People who describe themselves as anxious have often been referred to as “worry warts” by family and/or friends at some stage. This label can be offered at an early age to children who are more introspective and cautious then other kids. Most often worry thoughts and behaviours have been modelled by dominant others and picked up and practiced by the more submissive individual. Like most challenges today, the roots can be found in early learning that is accepted and cemented in the subconscious mind.
Adults who are worriers may be seen as discerning, preferring to look at all angles of an issue prior to making decisions. However, this way of being can also be viewed as fence sitting behaviour signalling a lack of confidence and unwilling to take a risk for fear of failure. Regardless of age, worrying is rarely respected by others.

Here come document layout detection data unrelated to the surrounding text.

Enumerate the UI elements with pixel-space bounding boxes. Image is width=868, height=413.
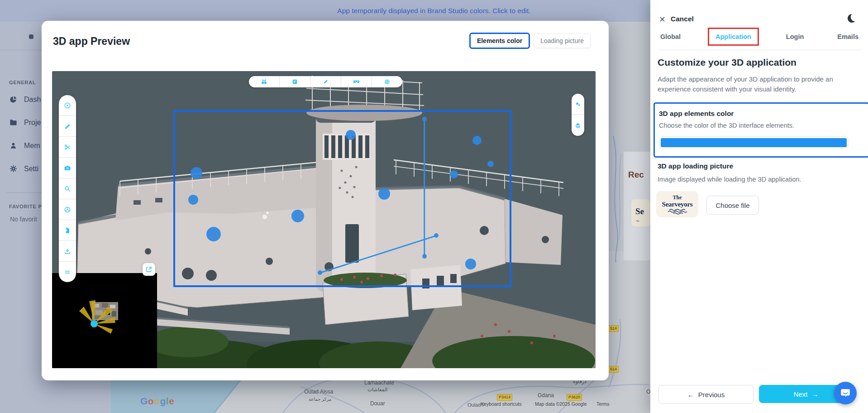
globe-icon [384, 78, 391, 85]
map-sliver [609, 136, 624, 263]
export-tool[interactable] [59, 220, 76, 241]
chat-launcher[interactable] [834, 382, 857, 404]
minimap-art [52, 273, 157, 368]
3d-app-preview-modal: 3D app Preview Elements color Loading pi… [42, 21, 609, 380]
globe-tool[interactable] [372, 76, 402, 87]
map-attribution[interactable]: Keyboard shortcuts [481, 401, 521, 407]
grid-icon [64, 269, 71, 276]
minimap-expand-button[interactable] [143, 263, 155, 276]
magnifier-tool[interactable] [59, 178, 76, 199]
preview-mode-toggle: Elements color Loading picture [469, 33, 591, 49]
sidebar-item-proje[interactable]: Proje [9, 118, 41, 127]
selection-rectangle[interactable] [173, 110, 511, 287]
sidebar-section-favorites: FAVORITE P [9, 204, 42, 209]
road-badge: P3414 [497, 394, 512, 401]
camera-tool[interactable] [59, 158, 76, 178]
recent-heading-fragment: Rec [628, 170, 644, 180]
pen-icon [322, 78, 329, 85]
road-badge: 514 [608, 325, 619, 332]
binoculars-icon [261, 78, 267, 85]
tab-emails[interactable]: Emails [835, 33, 861, 40]
choose-file-button[interactable]: Choose file [706, 196, 759, 215]
sphere-tool[interactable] [59, 199, 76, 220]
loading-picture-thumbnail: The Searveyors [656, 191, 698, 217]
layers-tool[interactable] [572, 115, 584, 136]
grid-tool[interactable] [59, 262, 76, 282]
elements-color-label: 3D app elements color [659, 110, 864, 118]
gear-icon [9, 164, 18, 173]
person-icon [9, 141, 18, 150]
panel-heading: Customize your 3D application [658, 57, 796, 68]
3d-viewer[interactable] [52, 71, 596, 368]
tab-global[interactable]: Global [658, 33, 683, 40]
viewer-top-toolbar [249, 76, 402, 87]
loading-picture-label: 3D app loading picture [658, 162, 733, 170]
road-badge: 614 [608, 366, 619, 373]
cancel-label: Cancel [671, 15, 694, 23]
pie-chart-icon [9, 95, 18, 104]
loading-picture-toggle[interactable]: Loading picture [534, 34, 591, 48]
map-place-label: المعاشات [367, 387, 387, 393]
tab-application[interactable]: Application [708, 28, 759, 46]
panel-description: Adapt the appearance of your 3D applicat… [658, 74, 860, 94]
elements-color-description: Choose the color of the 3D interface ele… [659, 122, 864, 129]
sidebar-item-label: Mem [24, 142, 40, 150]
sidebar-item-label: Setti [24, 165, 38, 173]
app-logo-fragment [29, 34, 33, 39]
next-arrow-icon: → [811, 390, 818, 398]
ruler-tool[interactable] [59, 116, 76, 137]
map-place-label: Oulad Aissa [304, 389, 333, 395]
close-icon [658, 15, 666, 23]
viewer-left-toolbar [59, 95, 76, 282]
color-swatch-input[interactable] [659, 136, 849, 149]
compass-tool[interactable] [59, 95, 76, 116]
sidebar-item-setti[interactable]: Setti [9, 164, 38, 173]
tab-login[interactable]: Login [783, 33, 806, 40]
brand-studio-banner[interactable]: App temporarily displayed in Brand Studi… [0, 0, 650, 22]
map-place-label: Lamaachate [364, 379, 394, 386]
back-arrow-icon: ← [687, 391, 694, 399]
cancel-button[interactable]: Cancel [658, 15, 694, 23]
background-recent-card: Rec Se~ [624, 152, 650, 260]
download-icon [64, 248, 71, 255]
banner-text: App temporarily displayed in Brand Studi… [337, 7, 530, 15]
favorites-empty-text: No favorit [10, 216, 37, 223]
expand-icon [145, 266, 153, 273]
elements-color-section: 3D app elements color Choose the color o… [653, 102, 868, 158]
google-logo: Google [140, 396, 174, 407]
pen-tool[interactable] [310, 76, 341, 87]
elements-color-toggle[interactable]: Elements color [469, 33, 530, 49]
color-swatch-bar [661, 138, 847, 147]
logo-waves [668, 209, 687, 215]
sidebar-item-dash[interactable]: Dash [9, 95, 41, 104]
download-tool[interactable] [59, 241, 76, 262]
brand-studio-panel: Cancel Global Application Login Emails C… [650, 0, 868, 413]
folder-icon [9, 118, 18, 127]
chat-icon [839, 387, 851, 399]
board-icon [291, 78, 298, 85]
map-place-label: O [646, 389, 650, 395]
binoculars-tool[interactable] [249, 76, 280, 87]
layers-icon [575, 122, 581, 129]
vr-goggles-icon [353, 78, 360, 85]
map-place-label: Douar [370, 400, 385, 407]
board-tool[interactable] [280, 76, 310, 87]
viewer-right-toolbar [572, 94, 584, 136]
dark-mode-toggle[interactable] [845, 13, 856, 24]
map-place-label: Gdana [538, 392, 554, 399]
scissors-tool[interactable] [59, 137, 76, 158]
vr-goggles-tool[interactable] [341, 76, 372, 87]
gears-tool[interactable] [572, 94, 584, 115]
sidebar-item-label: Dash [24, 96, 41, 104]
compass-icon [64, 102, 71, 109]
sidebar-item-mem[interactable]: Mem [9, 141, 40, 150]
map-place-label: مركز جماعة [309, 397, 331, 402]
minimap[interactable] [52, 273, 157, 368]
export-icon [64, 227, 71, 234]
previous-button[interactable]: ← Previous [658, 385, 754, 404]
background-logo-fragment: Se~ [631, 199, 650, 226]
map-attribution[interactable]: Terms [596, 401, 610, 407]
scissors-icon [64, 144, 71, 151]
map-attribution[interactable]: Map data ©2025 Google [535, 401, 587, 407]
logo-line2: Searveyors [656, 201, 698, 208]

The tendency for humankind to “worry” is, on some level a natural instinctive response or survival mechanism left over from days gone by. If a devil may care attitude is the opposite of worrying then most likely humankind would not have survived as long as it has.
However, worrying and negative mindsets are closely linked. Worrying is a focused concentration on the possibility of something going wrong. Worrying creates a mindstorm of disempowering imagery, mind fogging chemicals and uncomfortable bodily sensations. Worry builds when we do not make decisions and we do not take action.
For the anxious person making a decision and taking action can be scary, they worry that they might make the wrong decision and take the wrong action! The worry wart needs to learn and accept, deeply, subconsciously that it is “ok” to make “mistakes” and that without decision, action and fine tuning, nothing will change.